La crítica especializada y los asistentes anónimos no han escatimado elogios al ver “Gravity”, la última película de Alfonso Cuarón. De mi parte puedo decir –contrariando y no a la crítica generalizada- que se trata de una de las experiencias audiovisuales más impactantes que podemos contemplar en el ámbito cinematográfico. Lejos de bocados visuales frívolos como “Avatar” donde el argumento fue una excusa para el lucimiento de técnicas visuales computarizadas, el relato de Cuarón, a pesar de alcanzar un preciosismo visual sobrecogedor, se sostiene en el preciso y contundente desarrollo argumental de la historia. Se trata de una anécdota simple que, con buen pulso y un soberbio conocimiento del oficio fílmico, logra asombrarnos al tiempo que nos horroriza.

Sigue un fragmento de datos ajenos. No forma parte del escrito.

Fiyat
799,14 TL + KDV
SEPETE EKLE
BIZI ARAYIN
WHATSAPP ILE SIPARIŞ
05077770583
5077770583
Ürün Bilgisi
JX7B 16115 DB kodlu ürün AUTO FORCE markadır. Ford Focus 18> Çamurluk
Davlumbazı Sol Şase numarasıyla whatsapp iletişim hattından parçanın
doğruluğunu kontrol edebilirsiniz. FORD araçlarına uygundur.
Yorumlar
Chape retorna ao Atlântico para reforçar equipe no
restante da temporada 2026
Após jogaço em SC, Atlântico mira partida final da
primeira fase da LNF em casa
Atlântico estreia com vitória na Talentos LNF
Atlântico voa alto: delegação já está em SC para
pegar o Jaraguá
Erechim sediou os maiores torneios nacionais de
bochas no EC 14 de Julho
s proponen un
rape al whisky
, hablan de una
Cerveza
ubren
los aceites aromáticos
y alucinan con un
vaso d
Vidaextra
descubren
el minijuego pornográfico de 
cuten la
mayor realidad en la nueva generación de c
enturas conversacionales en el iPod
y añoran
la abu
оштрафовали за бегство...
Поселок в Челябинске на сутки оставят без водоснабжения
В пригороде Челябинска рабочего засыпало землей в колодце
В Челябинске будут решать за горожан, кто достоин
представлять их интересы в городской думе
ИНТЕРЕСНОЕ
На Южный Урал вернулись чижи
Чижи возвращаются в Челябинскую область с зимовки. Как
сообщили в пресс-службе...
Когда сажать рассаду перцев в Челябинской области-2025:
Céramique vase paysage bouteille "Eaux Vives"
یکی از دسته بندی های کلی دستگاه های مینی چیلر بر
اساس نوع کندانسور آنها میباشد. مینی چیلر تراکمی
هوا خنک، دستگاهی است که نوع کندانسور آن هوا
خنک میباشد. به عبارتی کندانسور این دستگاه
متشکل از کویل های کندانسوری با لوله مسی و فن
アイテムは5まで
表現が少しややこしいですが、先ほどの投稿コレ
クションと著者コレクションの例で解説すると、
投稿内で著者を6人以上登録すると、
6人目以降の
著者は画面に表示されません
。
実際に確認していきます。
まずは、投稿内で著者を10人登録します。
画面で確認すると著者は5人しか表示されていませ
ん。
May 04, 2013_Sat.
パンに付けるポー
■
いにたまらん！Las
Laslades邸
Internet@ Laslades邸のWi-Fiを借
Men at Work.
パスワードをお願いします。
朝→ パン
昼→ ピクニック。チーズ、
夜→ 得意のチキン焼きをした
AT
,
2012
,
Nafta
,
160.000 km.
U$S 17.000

Asombro y horror es, me parece, el saldo emocional después de experimentar “Gravity”. El asombro, cortesía del virtuosismo del equipo cinematográfico, que nos arroba desde el primer plano secuencia hasta los oportunísimas cambios de perspectiva en primera persona logrando así un discurso visual dinámico, trepidante y estratégico. El horror que experimentamos -de mano de la protagonista- al contemplar la insuficiencia y la fragilidad de la vida en el espacio indeterminado, la constatación de que las posibilidades que ofrece el universo, el vasto lienzo estelar, son tan amplias y enigmáticas como las que existen al interior del alma humana.
Mención aparte merece el atinadísimo casting de la producción. Si bien la película no escatima en su portentoso discurso visual, ni adolece de tiempos muertos en la narración, es la actuación, en su preciso matiz e intensidad, la que sostiene el relato durante los casi noventa minutos de duración. Son actuaciones oportunas, bien cronometradas y contenidas para poder así dar cauce eficiente al discurso narrativo. La música, incluso en su ausencia, ajusta perfectamente al relato.
Es cierto. Cuando nos entusiasmamos perdemos la vertical y corremos el riesgo de falsear juicios. Es como enamoramos. Cuando una chica nos gusta obviamos su compulsión por hablar todo el tiempo o la obscena forma en la que mastica sólo porque luce los escotes condenadamente bien. No es el caso de “Gravity”. Entusiasmos y proyecciones aparte esta película es una obra de arte. En su técnica, en su realización. Es un despliegue apoteósico de recursos narrativos enfundados en un conmovedor relato sobre la inmensidad y el espacio interior. Las grandes palabras, que cuando se ameritan se agradecen, deben reservarse para portentos como esta película.